Moins de glace dans l’Antarctique signifie moins de phoques, stipule une étude
Une récente étude menée par des chercheurs allemands confirme qu’à mesure que la glace de mer disparaît, les phoques de l’Antarctique deviennent de moins en moins présents.
Les chercheurs de l’Institut Alfred Wegener, au Centre Helmholtz pour la recherche polaire et marine (AWI) et à l’Institut Helmholtz pour la biodiversité marine fonctionnelle de l’Université d’Oldenburg (HIFMB), ont analysé des enregistrements audio provenant d’un microphone sous-marin qui capte automatiquement les vocalisations de mammifères marins comme les phoques et les baleines.
« Pour la première fois, nous avons pu enregistrer pendant huit ans des sons provenant de quatre espèces de phoques antarctiques. Cela nous a permis d’observer le comportement des animaux sur une longue période », affirme Irene Roca, biologiste et auteure principale de l’étude.
L’étude publiée dans la revue Frontiers in Ecology and the Environment souligne que, durant l’analyse des données, le tournant de l’année 2010-2011 se distingue particulièrement. À l’époque, la zone de recherche, située dans l’océan Austral près de la station Neumayer III de l’AWI, était pratiquement libre de glace : moins de 10 % des eaux habituellement gelées étaient recouvertes de glace.
« Comme le montrent les enregistrements des microphones sous-marins, il y avait beaucoup moins de phoques dans ces eaux à l’époque que pendant les sept autres années », peut-on lire.

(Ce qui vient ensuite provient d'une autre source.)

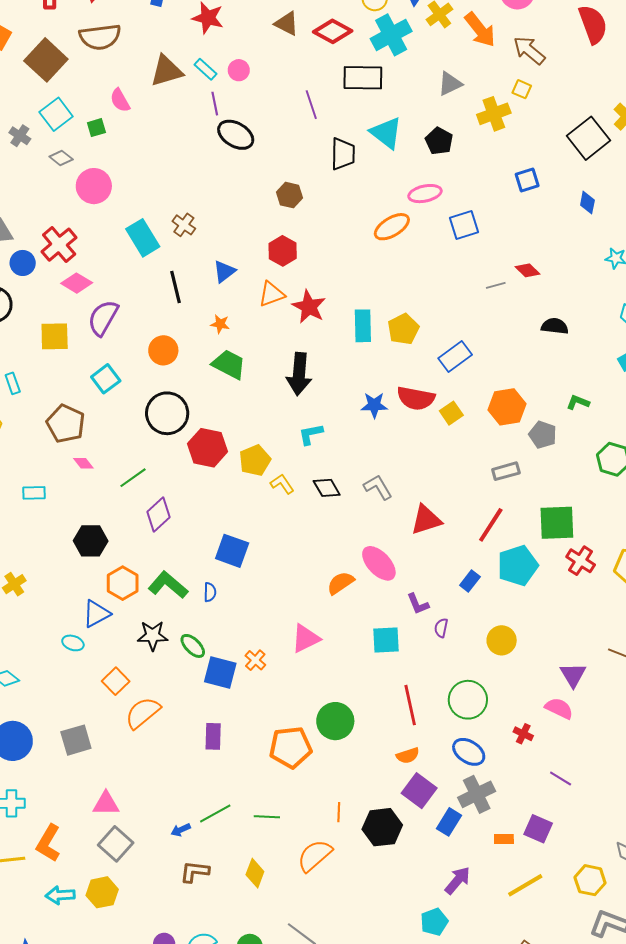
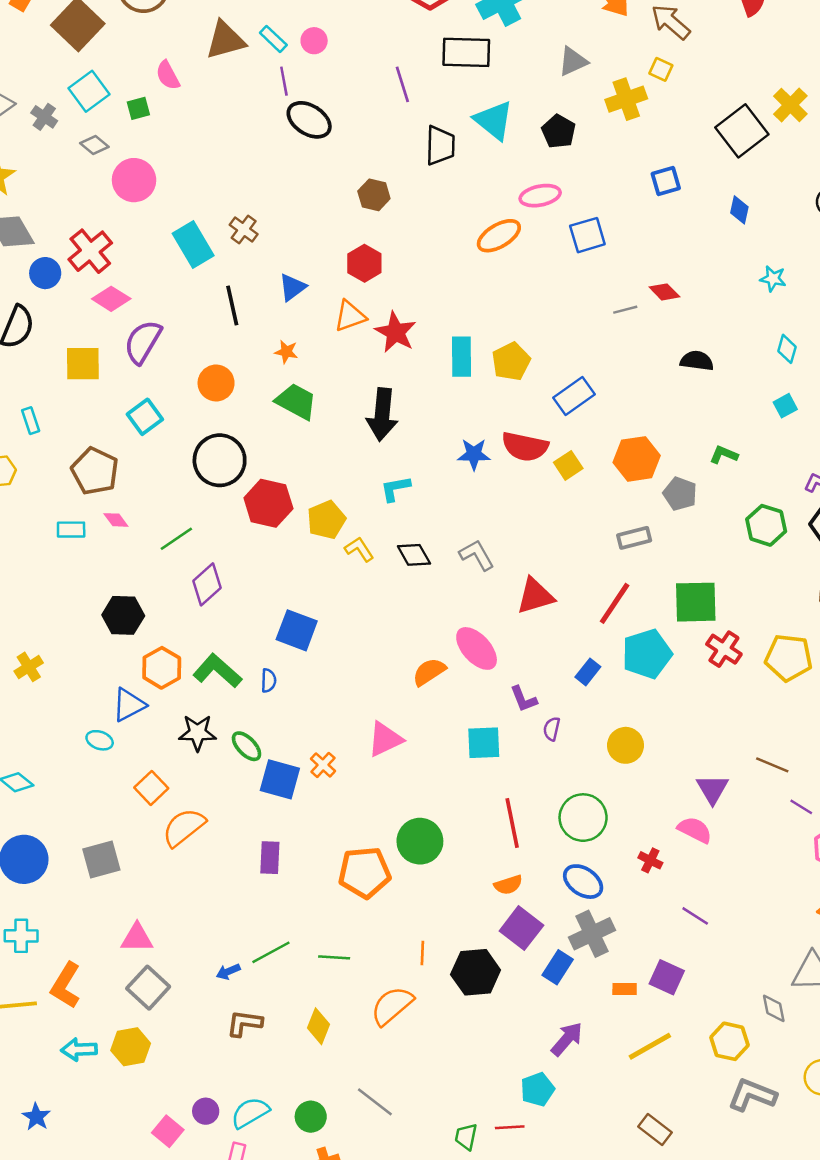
cyan rectangle: (34, 493) -> (71, 530), moved

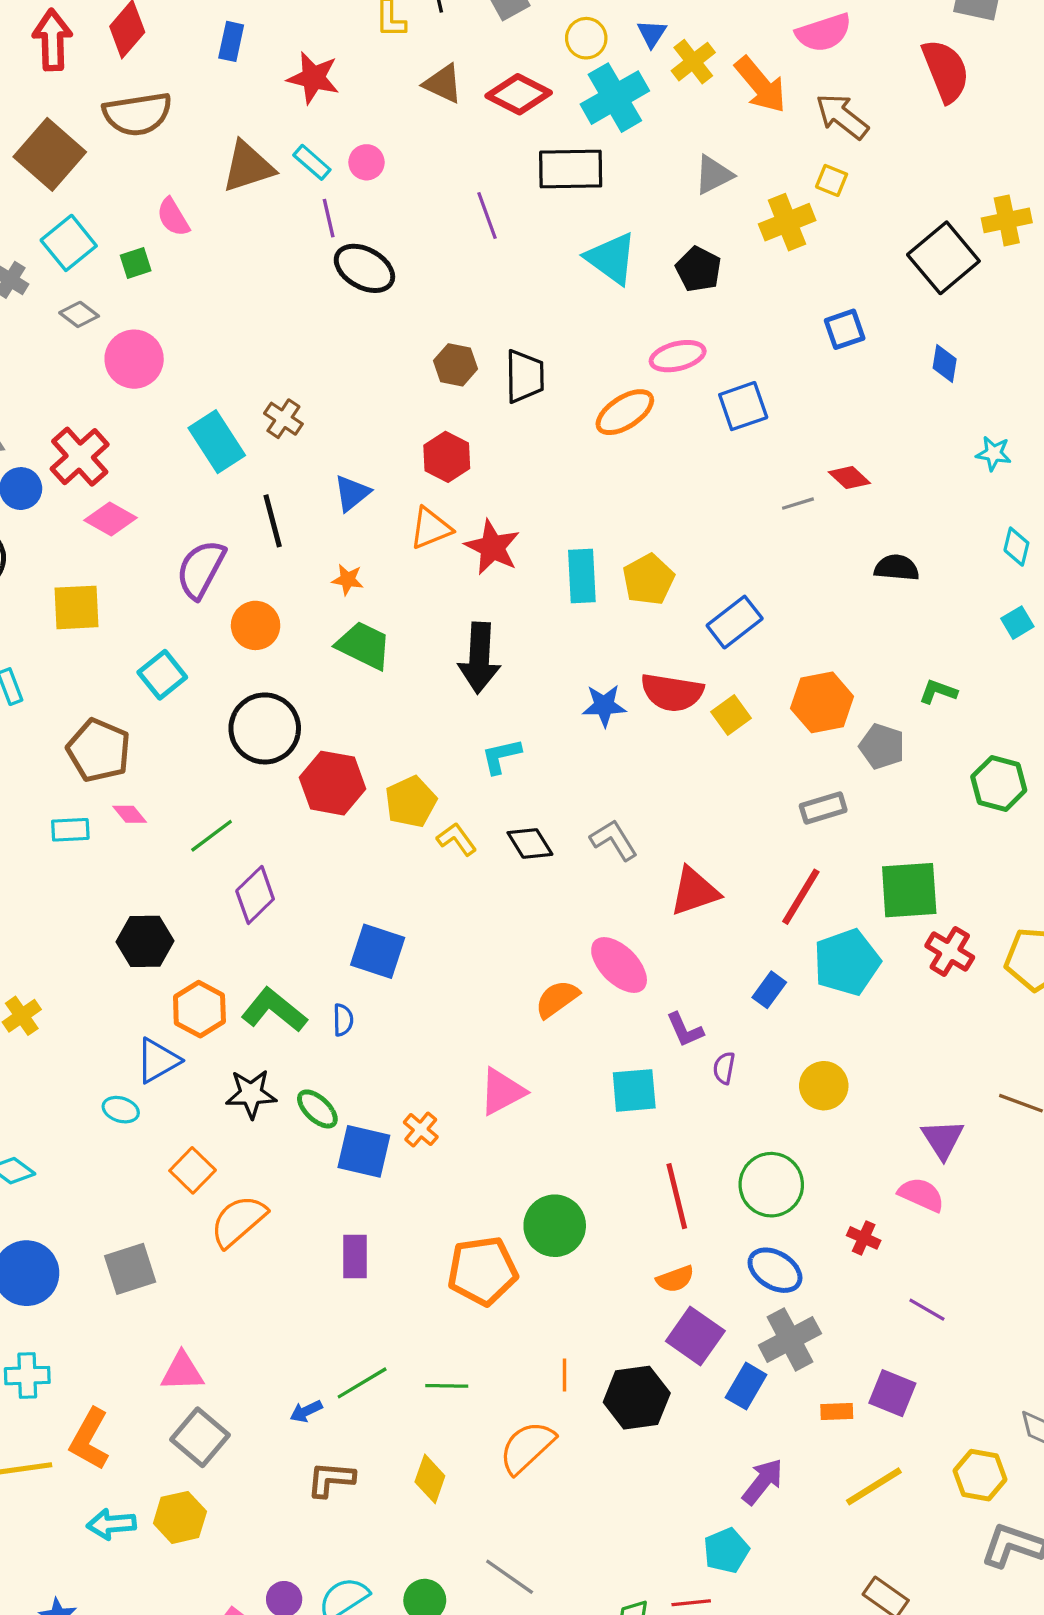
yellow cross: (790, 105) -> (1007, 220), turned 36
black trapezoid: (440, 145) -> (525, 376), moved
purple semicircle: (143, 342) -> (201, 569), moved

Or, les phoques de l’Antarctique ont besoin de la glace de mer, car c’est là qu’ils mettent bas et allaitent leurs petits, rappellent les scientifiques. Cette période a lieu au printemps et en été dans l’hémisphère sud, d’octobre à janvier. « Normalement, à cette époque de l’année, la couverture de glace est importante et offrent aux phoques des conditions idéales pour mettre bas », ajoutent-ils.
Au cours de la saison 2010-2011, la glace a presque disparu, indique l’étude. Comme les experts n’ont installé qu’un seul microphone sous-marin dans la zone, on ne sait toujours pas si les phoques ont migré pendant la saison, et si oui, vers où? « Cependant, nos enregistrements sous-marins montrent clairement qu’il y avait beaucoup moins de phoques appelants que d’habitude dans les eaux observées », déclare Irene Roca.
Selon la biologiste qui travaille aujourd’hui à l’Université du Québec, ce phénomène s’applique à toutes les espèces de phoques originaires de la région : le phoque crabier, le phoque de Weddell, le léopard de mer et le phoque de Ross.
Des zones de reproduction menacées
Les recherches ont été menées à environ 2000 kilomètres au sud du Cap, dans la mer de Weddell. Notons que la région côtière de l’est de la mer de Weddell est considérée comme essentielle, car elle abrite les quatre espèces de phoques antarctiques et plusieurs espèces de baleines qui trouvent là de la « nourriture en abondance » et de « bonnes conditions » de glace de mer.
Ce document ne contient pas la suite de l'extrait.